WHAT NEEDS TO BE DONE »
Gather the lines below that include the string "Rémunération", copying each in full.

INFORMATION GIVEN »

::::::::::

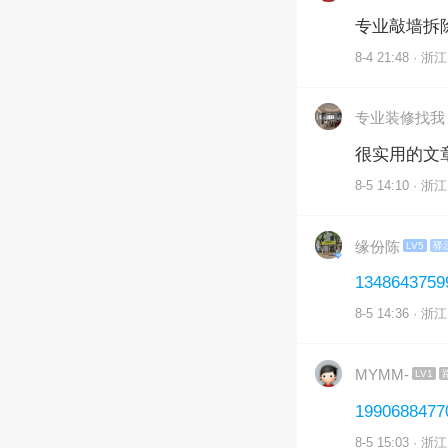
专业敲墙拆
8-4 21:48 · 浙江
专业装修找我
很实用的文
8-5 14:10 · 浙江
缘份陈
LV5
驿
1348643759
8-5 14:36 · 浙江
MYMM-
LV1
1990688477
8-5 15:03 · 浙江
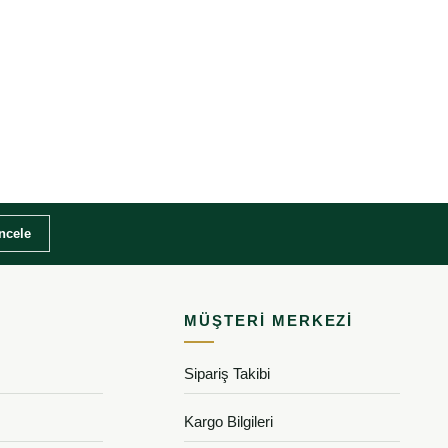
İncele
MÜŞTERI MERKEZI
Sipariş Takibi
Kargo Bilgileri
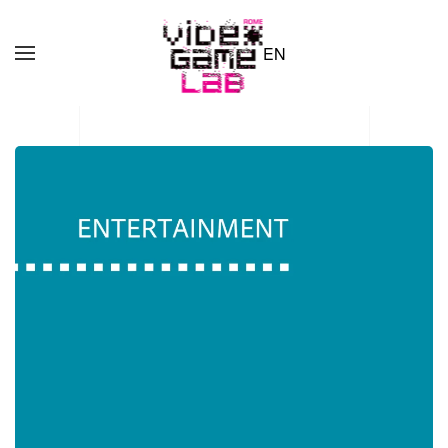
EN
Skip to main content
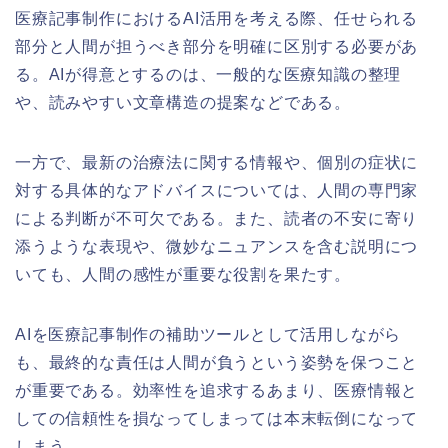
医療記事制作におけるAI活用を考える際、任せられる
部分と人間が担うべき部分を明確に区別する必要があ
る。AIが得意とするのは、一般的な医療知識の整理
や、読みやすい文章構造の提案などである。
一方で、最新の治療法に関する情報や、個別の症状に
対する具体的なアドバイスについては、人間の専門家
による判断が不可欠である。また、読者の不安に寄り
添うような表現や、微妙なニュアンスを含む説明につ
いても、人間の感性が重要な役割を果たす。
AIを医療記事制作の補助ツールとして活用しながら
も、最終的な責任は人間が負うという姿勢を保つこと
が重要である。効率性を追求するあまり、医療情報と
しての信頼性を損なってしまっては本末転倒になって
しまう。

::::::::::

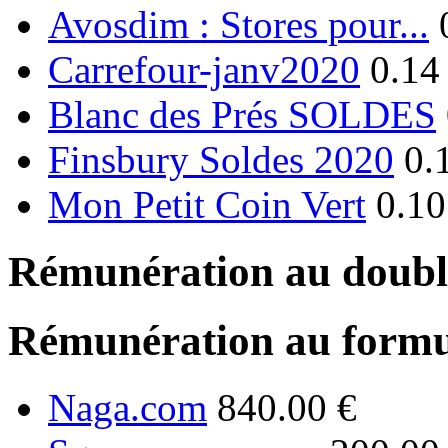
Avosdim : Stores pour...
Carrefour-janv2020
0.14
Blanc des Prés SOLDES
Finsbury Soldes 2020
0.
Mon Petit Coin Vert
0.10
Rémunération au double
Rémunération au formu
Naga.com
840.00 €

::::::::::

TASK ANSWER »
Rémunération au double
Rémunération au formu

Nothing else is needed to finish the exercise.